Ciri lainnya yang lebih terlihat adalah hubungan erat yang terjalin antara penguasa dan pengusaha. Dua pihak ini tidak dapat dipisahkan ketika berhubungan dalam konstelasi politik kekuasaan. Bagi penguasa yang ingin menduduki jabatan strategis dalam pemerintahan, maka dia haruslah menggandeng tangan pengusaha. Begitu juga sebaliknya, pengusaha yang masih ingin merajai bisnis usahanya, tentu harus menggandeng tangan penguasa agar tetap langgeng dan makin berlimpah kekayaannya.
Lain hal nya dengan sistem Islam yang memiliki ciri khas tertentu.
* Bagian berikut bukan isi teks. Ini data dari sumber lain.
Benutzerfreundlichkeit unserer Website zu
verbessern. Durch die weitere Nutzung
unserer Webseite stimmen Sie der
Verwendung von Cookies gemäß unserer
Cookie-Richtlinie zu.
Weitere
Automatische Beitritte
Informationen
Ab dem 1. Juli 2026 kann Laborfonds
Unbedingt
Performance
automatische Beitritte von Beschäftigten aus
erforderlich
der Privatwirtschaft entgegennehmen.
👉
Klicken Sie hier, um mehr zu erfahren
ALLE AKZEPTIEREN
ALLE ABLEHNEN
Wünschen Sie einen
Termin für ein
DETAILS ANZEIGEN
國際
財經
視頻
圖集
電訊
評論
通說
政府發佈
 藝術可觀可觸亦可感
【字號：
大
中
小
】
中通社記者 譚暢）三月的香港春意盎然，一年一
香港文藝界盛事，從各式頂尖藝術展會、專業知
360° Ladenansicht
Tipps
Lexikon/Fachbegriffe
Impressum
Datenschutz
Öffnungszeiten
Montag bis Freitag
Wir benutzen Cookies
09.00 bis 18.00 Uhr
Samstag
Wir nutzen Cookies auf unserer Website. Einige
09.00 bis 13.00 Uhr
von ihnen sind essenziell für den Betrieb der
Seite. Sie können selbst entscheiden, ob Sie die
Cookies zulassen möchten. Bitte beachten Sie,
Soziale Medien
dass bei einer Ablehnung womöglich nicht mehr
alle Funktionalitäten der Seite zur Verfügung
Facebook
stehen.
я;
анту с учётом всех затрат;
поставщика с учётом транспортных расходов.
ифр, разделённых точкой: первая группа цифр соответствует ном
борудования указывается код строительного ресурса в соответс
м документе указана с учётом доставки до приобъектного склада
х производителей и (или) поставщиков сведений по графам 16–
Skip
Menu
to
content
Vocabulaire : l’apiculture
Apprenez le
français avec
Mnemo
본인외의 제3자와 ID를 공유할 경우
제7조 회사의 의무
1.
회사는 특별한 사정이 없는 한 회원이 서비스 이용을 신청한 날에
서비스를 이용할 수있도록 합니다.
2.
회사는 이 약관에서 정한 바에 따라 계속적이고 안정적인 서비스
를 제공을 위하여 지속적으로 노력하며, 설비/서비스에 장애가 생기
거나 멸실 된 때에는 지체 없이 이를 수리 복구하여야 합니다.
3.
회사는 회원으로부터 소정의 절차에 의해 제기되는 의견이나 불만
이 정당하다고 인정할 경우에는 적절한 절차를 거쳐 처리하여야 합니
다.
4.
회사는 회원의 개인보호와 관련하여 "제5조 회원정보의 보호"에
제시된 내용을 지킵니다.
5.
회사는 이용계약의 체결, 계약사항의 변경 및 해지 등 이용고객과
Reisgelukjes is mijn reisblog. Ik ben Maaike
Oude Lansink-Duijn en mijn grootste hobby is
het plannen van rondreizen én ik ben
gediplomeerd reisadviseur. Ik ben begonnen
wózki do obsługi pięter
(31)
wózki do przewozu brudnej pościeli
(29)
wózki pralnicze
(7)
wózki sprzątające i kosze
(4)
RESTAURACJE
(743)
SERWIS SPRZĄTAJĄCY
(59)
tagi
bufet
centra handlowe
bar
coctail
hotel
Dalam Islam tidak ada keterpisahan antara agama dan kehidupan. Islam pun tidak akan memberikan ruang kepada pengusaha dan penguasa untuk bergandengan tangan hanya untuk membuat aturan dan hukum yang memuluskan kepentingan mereka semata. Hal seperti inilah intinya yang ditentang keras oleh Islam. Karena dalam Syari’at Islam, umat Muslim dituntut untuk mengembalikan segala sesuatunya kepada hukum Allah sebagaimana Allah berfirman dalam surat Al-An’am ayat 57 bahwasanya menetapkan hukum itu hanyalah hak Allah.
Sedangkan dalam aqidah Islam keuasaan mutlak hanya dimiliki oleh Allah subhanahu wa ta’ala bukan oleh rakyat. Karena itulah segala sesuatunya ditetapkan oleh rakyat. Di samping itu, Allah subhanahu wa ta’ala telah memerintahkan Rasulullah untuk mengatur urusan kaum muslimin berdasarkan hukum-hukum yang diturunkan Allah. Hal itu ada dalam surat Al-Ma’idah ayat 48, “Maka putuskanlah perkara di antara di antara mereka dengan apa yang diturunkan Allah, dan janganlah kamu mengikuti hawa nafsu mereka (dengan) meninggalkan kebenaran yang telah datang kepadamu.”
Oleh karena itu, sengkarutnya polemik yang sedang terjadi di masyarakat saat ini, disebabkan karena yang membuat aturan dan hukum adalah penguasa atas restu pengusaha. Solusi paling fundamental dari persoalan ini hanyalah Islam, dengan sistem kepemimpinan yang dibawanya, Khilafah. Wallahua’alam.